I say “happy” because the better part of the ten tracks have swing –especially “Boot Box”, where I think I recognise a sample of Herbie Hancock’s “Cantaloupe Island” and some pre-bebop jazz harmonies– and also because, although Brinkmann has returned to his all-time techno of the Profan / Studio 1 / (early) Kompakt school, he always complements it with notes, vocals and twists that help relax the facial muscles: hard to identify samples of which he keeps the origin to himself –remember that what Brinkmann signs with his name has various origins like the tactile manipulation and mutilation of vinyl or found sounds recorded on different locations; Soul Center on the other hand always has a sampled base of old Stax and Motown records– which give the mix a different taste. This techno is cooked with the finest herbs.

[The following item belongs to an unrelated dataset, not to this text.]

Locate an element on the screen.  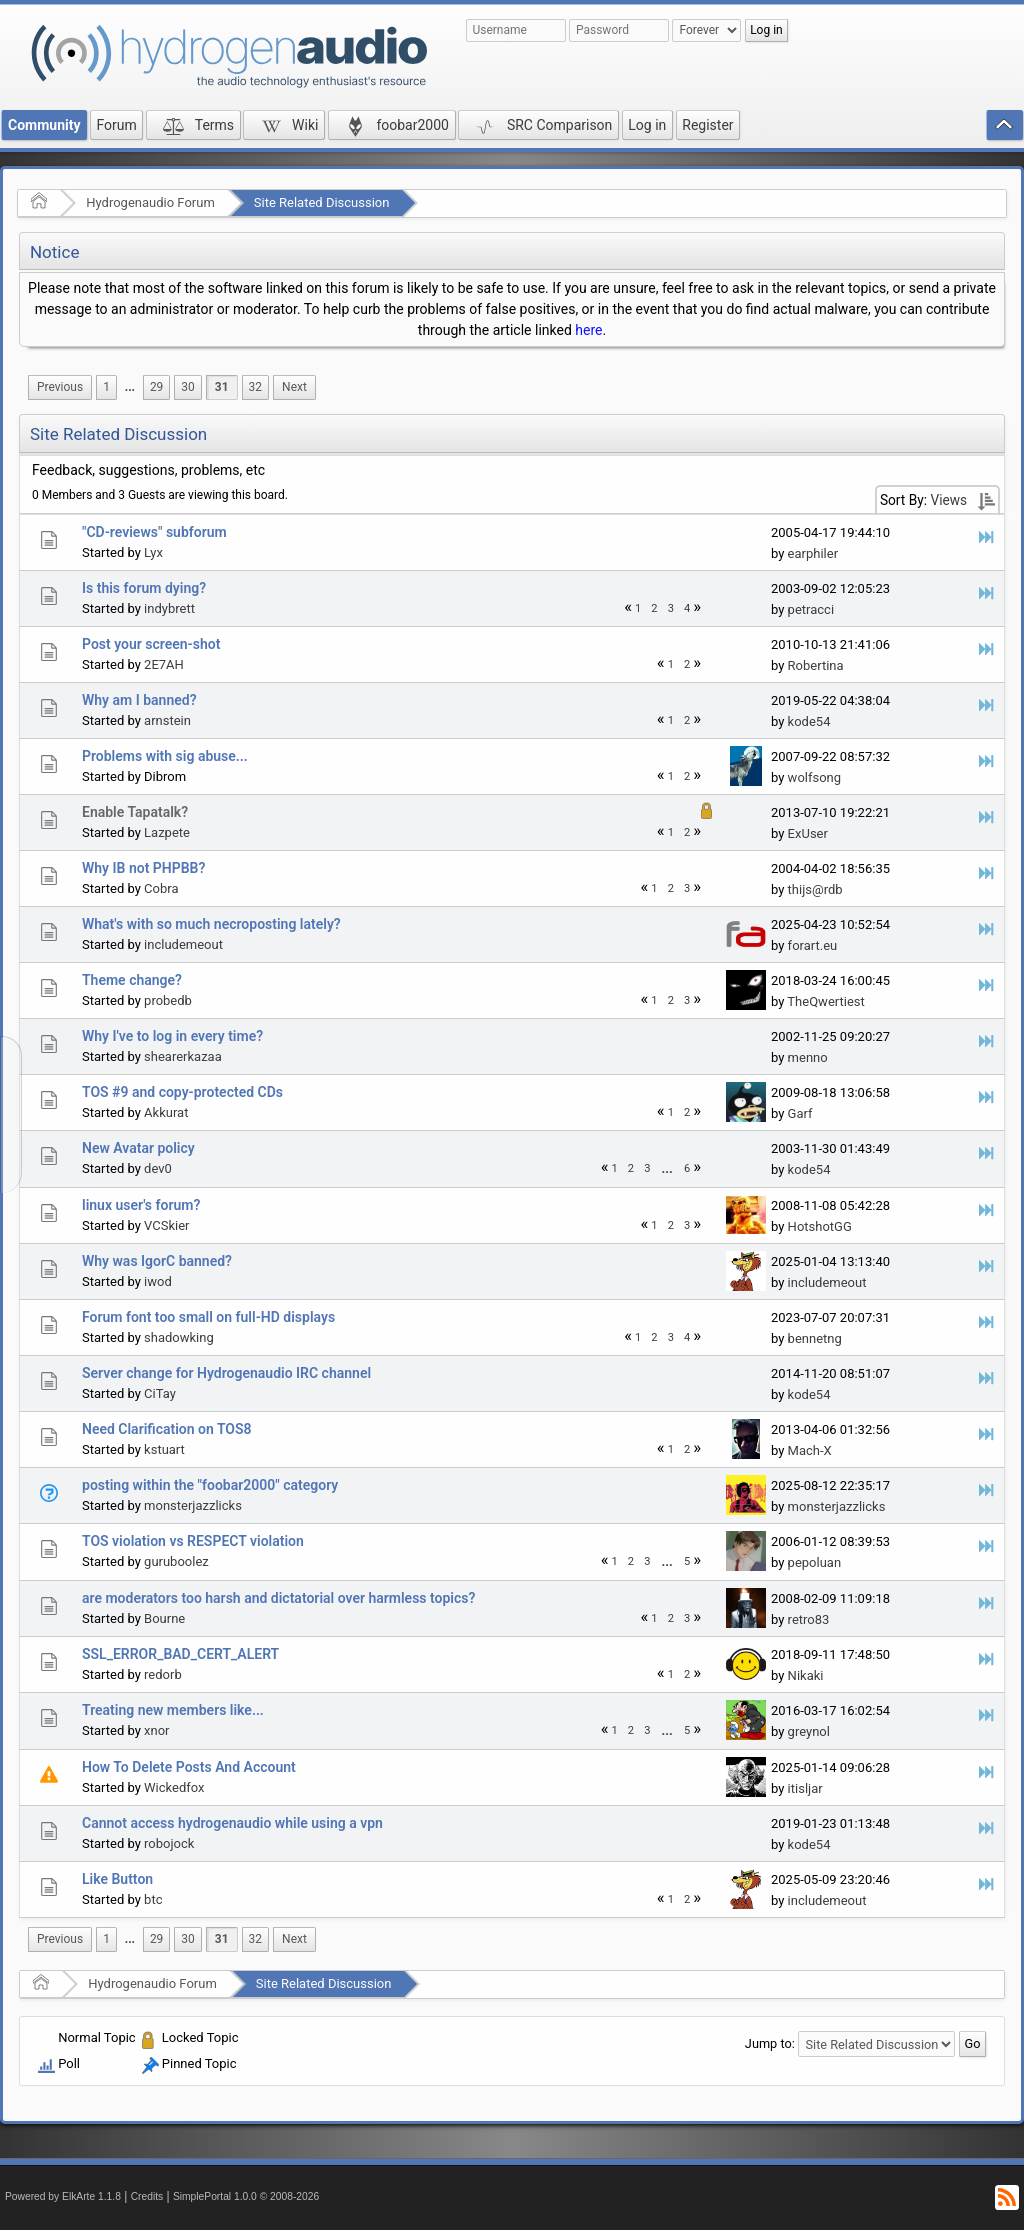
guruboolez is located at coordinates (176, 1561).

That’s why his records always go down well. This one is no exception, although I have to say that it doesn’t surprise nor stimulate me like it used to years ago, when I started to collect the vinyls from that series released on Max.Ernst, where every side had a woman’s name. The kind of techno essentially remains the same, hasn’t changed fundamentally –only in particular details– and I find it hard to find something that makes me think there has been a complete change in his way of working that could have any effect on the sound. In fact, a large part of “General Eclectics” sounds old school –like West-German techno from the late 90’s, the whole Mike Ink school of whom Brinkmann is the first and best disciple– and also like recent stuff like Spectral Sound ( “Walk With Me” has a vocal that could be from early Matthew Dear) and, especially, like M Nus. In fact, the spelling of “Fu_ky Du_ky”, with the underscore, could raise the suspicion that this is an attack, a tribute or and gratuitous reference, as it sounds like a muscular version of Marc Houle or Troy Pierce’s classic works.

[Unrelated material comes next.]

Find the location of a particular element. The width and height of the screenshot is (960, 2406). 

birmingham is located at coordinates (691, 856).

But maybe this is all in my head. Brinkmann lives isolated from the world and the scene, without looking for friends, comfortable in his caravan, and his techno is always personal, never made as an answer to anything. What there is though is an invisible red thread from the second ( “Hal2010”) to the last track ( “Dyr Bul Scyl”), which is the concept of “futurism.” I said before there are no big surprises on “General Eclectics”, and it’s true. But at the same time it’s one of Brinkmann’s most consistent albums from start to finish, and also one of the most playable as a DJ. It doesn’t surprise, but it’s useful, one of the most hedonist (it works better at a club than at home, which is a novelty), and it has two trademark details like the vocal samples of Russian futurist poets Vladimir Mayakovsky (“Dyr Bul Scyl”) and Aleksei Kruchenykh ( “Schumi(ichi)”). Therefore, the futurism on this album has to be understood as a return to a previous moment when we caught sight of possibilities that today, in retrospect, haven’t been realised or even explored. In the case of Brinkmann, maybe the underlying feeling is frustration about how that rigid, formal and experimental techno from Cologne which he was part of never resulted in a record like this, with an admirable balance between humour, experiment and invitation to dance. It arrived late, but it arrived.